(Data excerpts)
────────────────
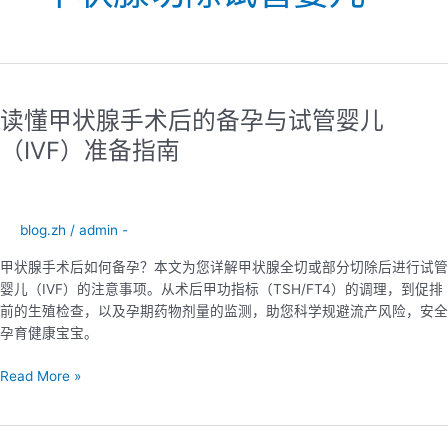
读
懂
读懂甲状腺手术后的备孕与试管婴儿
甲
状
（IVF）准备指南
腺
手
术
后
blog.zh
/
admin -
的
甲状腺手术后如何备孕？本文为您详解甲状腺全切或部分切除后进行试管
备
婴儿（IVF）的注意事项。从术后甲功指标（TSH/FT4）的调理，到促排
孕
前的生殖检查，以及孕期药物剂量的监测，助您科学规避流产风险，安全
与
孕育健康宝宝。
试
管
Read More »
婴
儿
（IVF）
准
────────────────
• [What the exercise asks]: Set down all of the entries precisely and keep the pictures out of the copy.

• [Reply to the exercise]:
读
懂
读懂甲状腺手术后的备孕与试管婴儿
甲
状
（IVF）准备指南
腺
手
术
后
blog.zh
/
admin -
的
甲状腺手术后如何备孕？本文为您详解甲状腺全切或部分切除后进行试管
备
婴儿（IVF）的注意事项。从术后甲功指标（TSH/FT4）的调理，到促排
孕
前的生殖检查，以及孕期药物剂量的监测，助您科学规避流产风险，安全
与
孕育健康宝宝。
试
管
Read More »
婴
儿
（IVF）
准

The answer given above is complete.